## Material to process
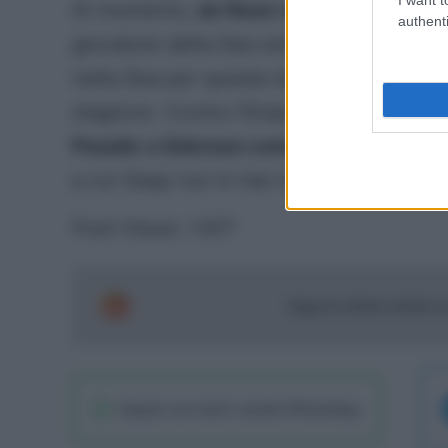
Al momento,
de Roon viaggia ad una me
authenti
giocatore della Dea sotto questa statis
nella Dea per questa statistica, in virtù 
stagione. Contro l’Empoli, tutto lascia 
Pasalic e Ederson come coppia in med
a cui Gasp non è mai nuovo.
Post Views:
1.817
Segui le ultime notizie 
Seguici sul nostro canale WhatsaApp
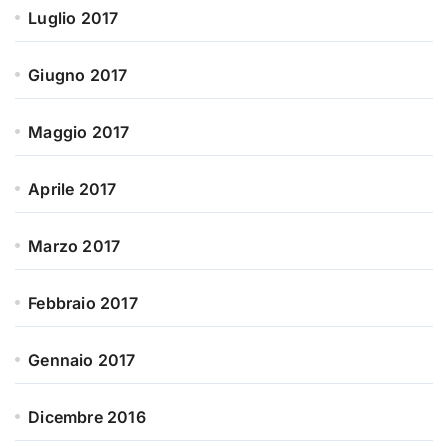
Luglio 2017
Giugno 2017
Maggio 2017
Aprile 2017
Marzo 2017
Febbraio 2017
Gennaio 2017
Dicembre 2016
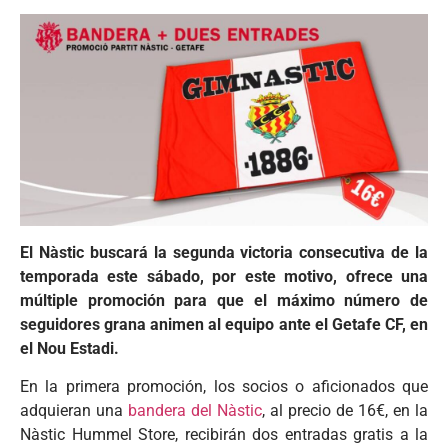
El Nàstic buscará la segunda victoria consecutiva de la
temporada este sábado, por este motivo, ofrece una
múltiple promoción para que el máximo número de
seguidores grana animen al equipo ante el Getafe CF, en
el Nou Estadi.
En la primera promoción, los socios o aficionados que
adquieran una
bandera del Nàstic
, al precio de 16€, en la
Nàstic Hummel Store, recibirán dos entradas gratis a la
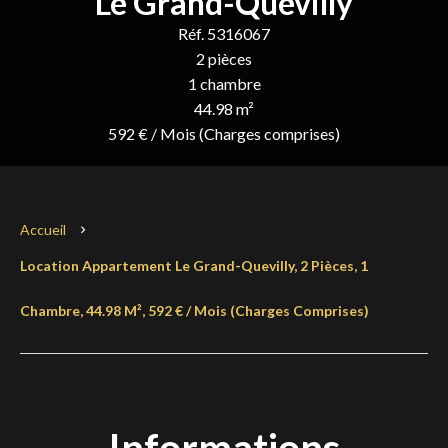
Le Grand-Quevilly
Réf. 5316067
2 pièces
1 chambre
44.98 m²
592 € / Mois (Charges comprises)
Accueil
Location Appartement Le Grand-Quevilly, 2 Pièces, 1
Chambre, 44.98 M², 592 € / Mois (Charges Comprises)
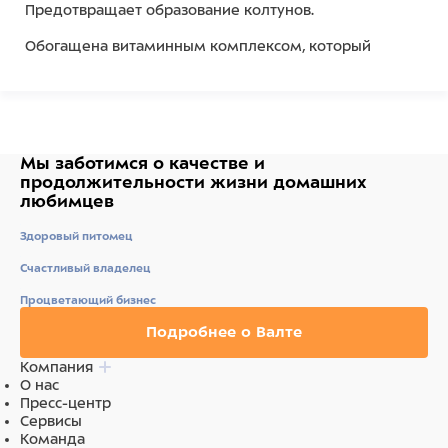
Предотвращает образование колтунов.
Обогащена витаминным комплексом, который
защищает кожу и шерсть, предотвращает старение
клеток и укрепляет естественный иммунный барьер
кожи.
Способ применения: на чистую вымытую влажную
шерсть нанести массирующими движениями,
Мы заботимся о качестве
и
оставить на 5-10 мин., смыть водой, высушить шерсть.
продолжительности жизни
домашних
любимцев
Разработано для профессионального применения.
Здоровый питомец
Рекомендовано использовать также для кудрявых и
бесшерстных собак и кошек.
Счастливый владелец
Средство прошло микробиологическое тестирование.
Процветающий бизнес
Не глотать, хранить в местах, недоступных детям.
Подробнее о Валте
Компания
О нас
Состав
Пресс-центр
Сервисы
вода, цетеариловый спирт, цетримония хлорид,
Команда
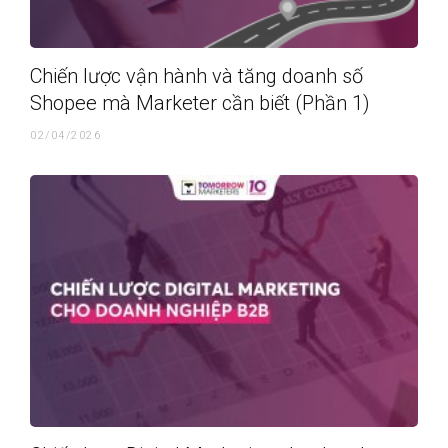
Chiến lược vận hành và tăng doanh số
Shopee mà Marketer cần biết (Phần 1)
02/04/2026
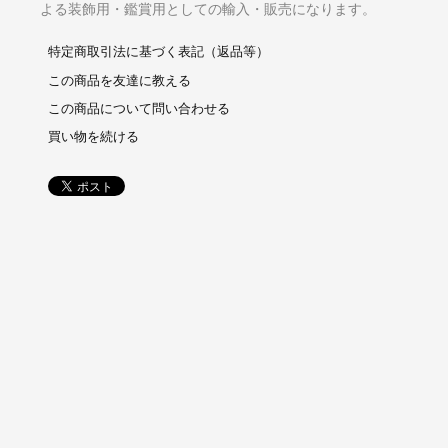
よる装飾用・鑑賞用としての輸入・販売になります。
特定商取引法に基づく表記（返品等）
この商品を友達に教える
この商品について問い合わせる
買い物を続ける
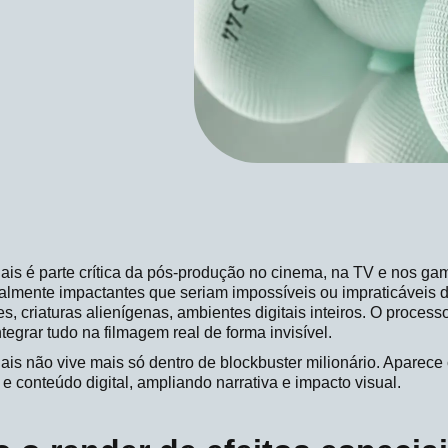
ais é parte crítica da pós-produção no cinema, na TV e nos ga
ualmente impactantes que seriam impossíveis ou impraticáveis d
es, criaturas alienígenas, ambientes digitais inteiros. O proces
tegrar tudo na filmagem real de forma invisível.
ais não vive mais só dentro de blockbuster milionário. Aparece
e conteúdo digital, ampliando narrativa e impacto visual.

## Task details
Whatever lies between the first line of the data and the line holding "Предотвращает образование колтунов.", inclusive, should be repeated exactly, apart from the pictures.

## Worked solution
Al momento,
de Roon viaggia ad una me
authenti
giocatore della Dea sotto questa statis
nella Dea per questa statistica, in virtù 
stagione. Contro l’Empoli, tutto lascia 
Pasalic e Ederson come coppia in med
a cui Gasp non è mai nuovo.
Post Views:
1.817
Segui le ultime notizie 
Seguici sul nostro canale WhatsaApp
Luglio 2017
Giugno 2017
Maggio 2017
Aprile 2017
Marzo 2017
Febbraio 2017
Gennaio 2017
Dicembre 2016
El Nàstic buscará la segunda victoria consecutiva de la
temporada este sábado, por este motivo, ofrece una
múltiple promoción para que el máximo número de
seguidores grana animen al equipo ante el Getafe CF, en
el Nou Estadi.
En la primera promoción, los socios o aficionados que
adquieran una
bandera del Nàstic
, al precio de 16€, en la
Nàstic Hummel Store, recibirán dos entradas gratis a la
Le Grand-Quevilly
Réf. 5316067
2 pièces
1 chambre
44.98 m²
592 € / Mois (Charges comprises)
Accueil
Location Appartement Le Grand-Quevilly, 2 Pièces, 1
Chambre, 44.98 M², 592 € / Mois (Charges Comprises)
Предотвращает образование колтунов.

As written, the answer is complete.